Re: [PATCH V10 09/19] block: introduce bio_bvecs()
From: Sagi Grimberg <sagi@grimberg.me>
Date: 2018-11-21 04:25:46
Also in:
dm-devel, linux-bcache, linux-block, linux-btrfs, linux-fsdevel, linux-mm, linux-raid, linux-xfs, lkml
quoted
I would like to avoid growing bvec tables and keep everything preallocated. Plus, a bvec_iter operates on a bvec which means we'll need a table there as well... Not liking it so far...In case of bios in one request, we can't know how many bvecs there are except for calling rq_bvecs(), so it may not be suitable to preallocate the table. If you have to send the IO request in one send(), runtime allocation may be inevitable.
I don't want to do that, I want to work on a single bvec at a time like the current implementation does.
If you don't require to send the IO request in one send(), you may send one bio in one time, and just uses the bio's bvec table directly, such as the single bio case in lo_rw_aio().

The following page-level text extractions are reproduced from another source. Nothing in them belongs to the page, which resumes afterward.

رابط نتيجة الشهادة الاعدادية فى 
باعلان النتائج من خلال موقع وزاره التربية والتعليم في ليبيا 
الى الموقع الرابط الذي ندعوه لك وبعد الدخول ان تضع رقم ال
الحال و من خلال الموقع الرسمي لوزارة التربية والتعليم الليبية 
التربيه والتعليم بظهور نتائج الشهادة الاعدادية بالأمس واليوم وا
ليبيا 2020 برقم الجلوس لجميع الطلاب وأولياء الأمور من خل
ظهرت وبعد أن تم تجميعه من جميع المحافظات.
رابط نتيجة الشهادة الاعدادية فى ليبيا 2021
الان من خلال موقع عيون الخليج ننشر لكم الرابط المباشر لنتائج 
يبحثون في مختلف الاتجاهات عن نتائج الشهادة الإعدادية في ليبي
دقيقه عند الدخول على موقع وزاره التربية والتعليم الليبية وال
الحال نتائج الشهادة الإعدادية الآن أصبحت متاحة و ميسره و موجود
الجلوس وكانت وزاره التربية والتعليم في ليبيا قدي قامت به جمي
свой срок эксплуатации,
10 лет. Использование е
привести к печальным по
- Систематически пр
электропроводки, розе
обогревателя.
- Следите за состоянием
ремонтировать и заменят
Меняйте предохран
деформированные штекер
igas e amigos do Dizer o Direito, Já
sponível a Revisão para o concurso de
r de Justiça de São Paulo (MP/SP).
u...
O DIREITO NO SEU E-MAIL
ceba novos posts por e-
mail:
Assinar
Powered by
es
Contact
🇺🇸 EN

we'd need some indication that we need to reinit my iter with the
new bvec, today we do:
static inline void nvme_tcp_advance_req(struct nvme_tcp_request *req,
int len)
{
req->snd.data_sent += len;
req->pdu_sent += len;
iov_iter_advance(&req->snd.iter, len);
if (!iov_iter_count(&req->snd.iter) &&
req->snd.data_sent < req->data_len) {
req->snd.curr_bio = req->snd.curr_bio->bi_next;
nvme_tcp_init_send_iter(req);
}
}
and initialize the send iter. I imagine that now I will need to
switch to the next bvec and only if I'm on the last I need to
use the next bio...
Do you offer an API for that?
quoted
quoted
can this way avoid your blocking issue? You may see this example in branch 'rq->bio != rq->biotail' of lo_rw_aio().This is exactly an example of not ignoring the bios...Yeah, that is the most common example, given merge is enabled in most of cases. If the driver or device doesn't care merge, you can disable it and always get single bio request, then the bio's bvec table can be reused for send().

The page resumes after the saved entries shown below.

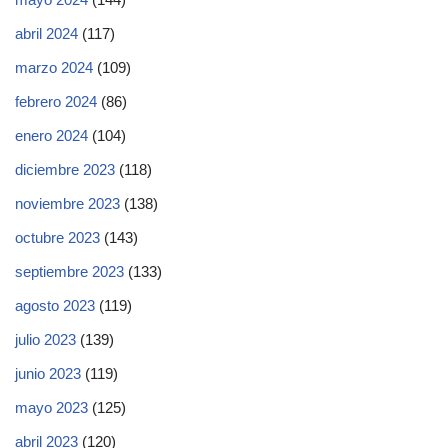
abril 2024
(117)
marzo 2024
(109)
febrero 2024
(86)
enero 2024
(104)
diciembre 2023
(118)
noviembre 2023
(138)
octubre 2023
(143)
septiembre 2023
(133)
agosto 2023
(119)
julio 2023
(139)
junio 2023
(119)
mayo 2023
(125)
abril 2023
(120)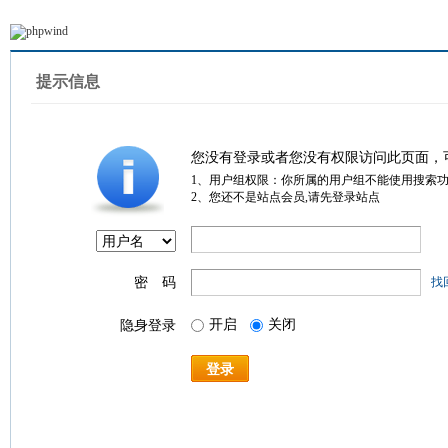
提示信息
您没有登录或者您没有权限访问此页面，
1、用户组权限：你所属的用户组不能使用搜索
2、您还不是站点会员,请先登录站点
密 码
找
开启
关闭
隐身登录
登录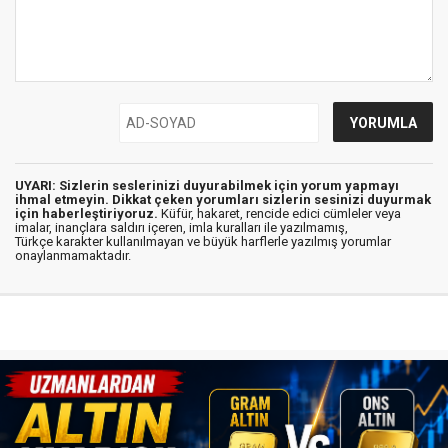
UYARI: Sizlerin seslerinizi duyurabilmek için yorum yapmayı
ihmal etmeyin. Dikkat çeken yorumları sizlerin sesinizi duyurmak
için haberleştiriyoruz.
Küfür, hakaret, rencide edici cümleler veya
imalar, inançlara saldırı içeren, imla kuralları ile yazılmamış,
Türkçe karakter kullanılmayan ve büyük harflerle yazılmış yorumlar
onaylanmamaktadır.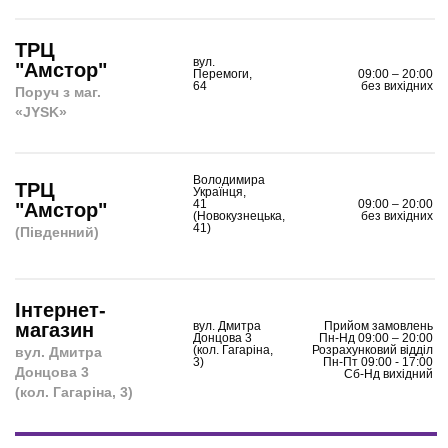
ТРЦ
вул.
"Амстор"
Перемоги,
09:00 – 20:00
64
без вихідних
Поруч з маг.
«JYSK»
Володимира
ТРЦ
Українця,
41
09:00 – 20:00
"Амстор"
(Новокузнецька,
без вихідних
41)
(Південний)
Інтернет-
магазин
вул. Дмитра
Прийом замовлень
Донцова 3
Пн-Нд 09:00 – 20:00
(кол. Гагаріна,
Розрахунковий відділ
вул. Дмитра
3)
Пн-Пт 09:00 - 17:00
Донцова 3
Сб-Нд вихідний
(кол. Гагаріна, 3)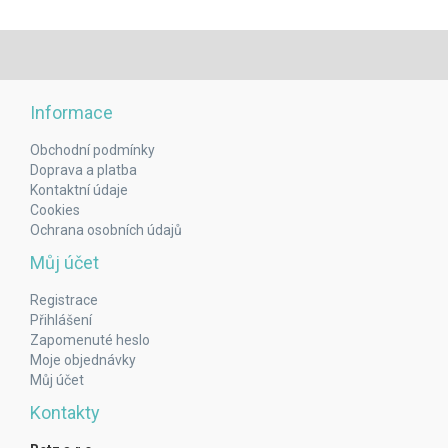
Informace
Obchodní podmínky
Doprava a platba
Kontaktní údaje
Cookies
Ochrana osobních údajů
Můj účet
Registrace
Přihlášení
Zapomenuté heslo
Moje objednávky
Můj účet
Kontakty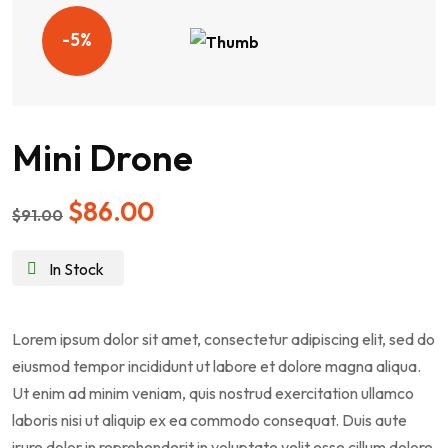
-5%
Mini Drone
$
86.00
$
91.00
In Stock
Lorem ipsum dolor sit amet, consectetur adipiscing elit, sed do
eiusmod tempor incididunt ut labore et dolore magna aliqua.
Ut enim ad minim veniam, quis nostrud exercitation ullamco
laboris nisi ut aliquip ex ea commodo consequat. Duis aute
irure dolor in reprehenderit in voluptate velit esse cillum dolore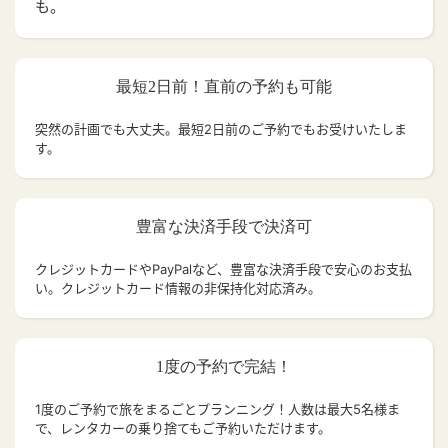
も。
最短2日前！直前の予約も可能
突然の計画でも大丈夫。
最短2日前のご予約でもお受けいたしま
す。
豊富な決済手段で決済可
クレジットカードやPayPalなど、豊富な決済手段で安心のお支払
い。クレジットカード情報の非保持化対応済み。
1度の予約で完結！
1度のご予約で旅をまるごとプランニング！人数は最大5名様ま
で、レンタカーの乗り捨てもご予約いただけます。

Does bvec_iter span bvecs with your patches? I didn't see that change?
quoted
I'm not sure how this helps me either. Unless we can set a bvec_iter to span bvecs or have an abstract bio crossing when we re-initialize the bvec_iter I don't see how I can ignore bios completely...rq_for_each_bvec() will iterate over all bvecs from all bios, so you needn't to see any bio in this req.

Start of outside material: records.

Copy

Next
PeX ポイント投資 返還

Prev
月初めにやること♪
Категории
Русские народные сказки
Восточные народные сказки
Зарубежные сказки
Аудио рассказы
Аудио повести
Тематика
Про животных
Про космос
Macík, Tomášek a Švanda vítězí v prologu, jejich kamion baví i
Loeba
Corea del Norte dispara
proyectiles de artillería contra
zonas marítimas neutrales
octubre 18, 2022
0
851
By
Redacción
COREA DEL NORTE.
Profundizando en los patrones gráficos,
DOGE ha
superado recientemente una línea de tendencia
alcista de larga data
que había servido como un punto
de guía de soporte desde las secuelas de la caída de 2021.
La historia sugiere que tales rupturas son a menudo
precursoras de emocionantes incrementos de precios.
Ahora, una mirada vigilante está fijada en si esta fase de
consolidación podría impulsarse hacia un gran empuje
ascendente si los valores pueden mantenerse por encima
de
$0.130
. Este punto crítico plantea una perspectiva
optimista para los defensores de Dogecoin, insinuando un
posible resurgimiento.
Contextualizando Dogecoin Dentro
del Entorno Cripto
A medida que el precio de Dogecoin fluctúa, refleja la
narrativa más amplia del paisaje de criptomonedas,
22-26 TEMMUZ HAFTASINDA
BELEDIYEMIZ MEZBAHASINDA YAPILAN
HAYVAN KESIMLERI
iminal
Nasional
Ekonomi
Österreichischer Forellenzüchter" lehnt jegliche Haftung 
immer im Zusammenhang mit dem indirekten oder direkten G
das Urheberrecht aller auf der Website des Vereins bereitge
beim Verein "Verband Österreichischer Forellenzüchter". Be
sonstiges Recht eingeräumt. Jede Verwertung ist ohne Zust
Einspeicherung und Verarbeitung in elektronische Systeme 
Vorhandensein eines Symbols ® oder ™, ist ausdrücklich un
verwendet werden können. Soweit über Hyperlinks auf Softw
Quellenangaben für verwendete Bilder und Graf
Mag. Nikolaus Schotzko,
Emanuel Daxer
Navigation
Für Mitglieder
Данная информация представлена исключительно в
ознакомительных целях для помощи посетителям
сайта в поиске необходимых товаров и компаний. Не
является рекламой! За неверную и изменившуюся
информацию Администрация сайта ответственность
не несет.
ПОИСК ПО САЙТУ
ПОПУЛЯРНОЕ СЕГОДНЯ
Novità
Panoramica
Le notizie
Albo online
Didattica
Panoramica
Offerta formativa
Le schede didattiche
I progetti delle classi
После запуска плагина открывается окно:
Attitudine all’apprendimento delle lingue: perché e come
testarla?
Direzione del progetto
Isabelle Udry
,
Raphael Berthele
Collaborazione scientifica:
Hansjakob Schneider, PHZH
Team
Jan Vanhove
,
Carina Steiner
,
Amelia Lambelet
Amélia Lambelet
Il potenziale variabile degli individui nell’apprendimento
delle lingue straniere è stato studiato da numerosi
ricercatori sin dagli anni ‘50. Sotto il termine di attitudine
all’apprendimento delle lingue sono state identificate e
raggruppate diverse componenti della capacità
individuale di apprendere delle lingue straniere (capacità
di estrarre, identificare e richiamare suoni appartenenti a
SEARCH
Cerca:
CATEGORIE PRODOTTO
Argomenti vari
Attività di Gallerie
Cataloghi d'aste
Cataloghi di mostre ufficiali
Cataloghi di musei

But I don't need this iteration, I need a transparent API like; bvec2 = rq_bvec_next(rq, bvec) This way I can simply always reinit my iter without thinking about how the request/bios/bvecs are constructed...
rq_bvecs() will return how many bvecs there are in this request(cover all bios in this req)
Still not very useful given that I don't want to use a table...
quoted
quoted
So looks nvme-tcp host driver might be the 2nd driver which benefits from multi-page bvec directly. The multi-page bvec V11 has passed my tests and addressed almost all the comments during review on V10. I removed bio_vecs() in V11, but it won't be big deal, we can introduce them anytime when there is the requirement.multipage-bvecs and nvme-tcp are going to conflict, so it would be good to coordinate on this. I think that nvme-tcp host needs some adjustments as setting a bvec_iter. I'm under the impression that the change is rather small and self-contained, but I'm not sure I have the full picture here.I guess I may not get your exact requirement on block io iterator from nvme-tcp too, :-(
They are pretty much listed above. Today nvme-tcp sets an iterator with: vec = __bvec_iter_bvec(bio->bi_io_vec, bio->bi_iter); nsegs = bio_segments(bio); size = bio->bi_iter.bi_size; offset = bio->bi_iter.bi_bvec_done; iov_iter_bvec(&req->snd.iter, WRITE, vec, nsegs, size); and when done, iterate to the next bio and do the same. With multipage bvec it would be great if we can simply have something like rq_bvec_next() that would pretty much satisfy the requirements from the nvme-tcp side...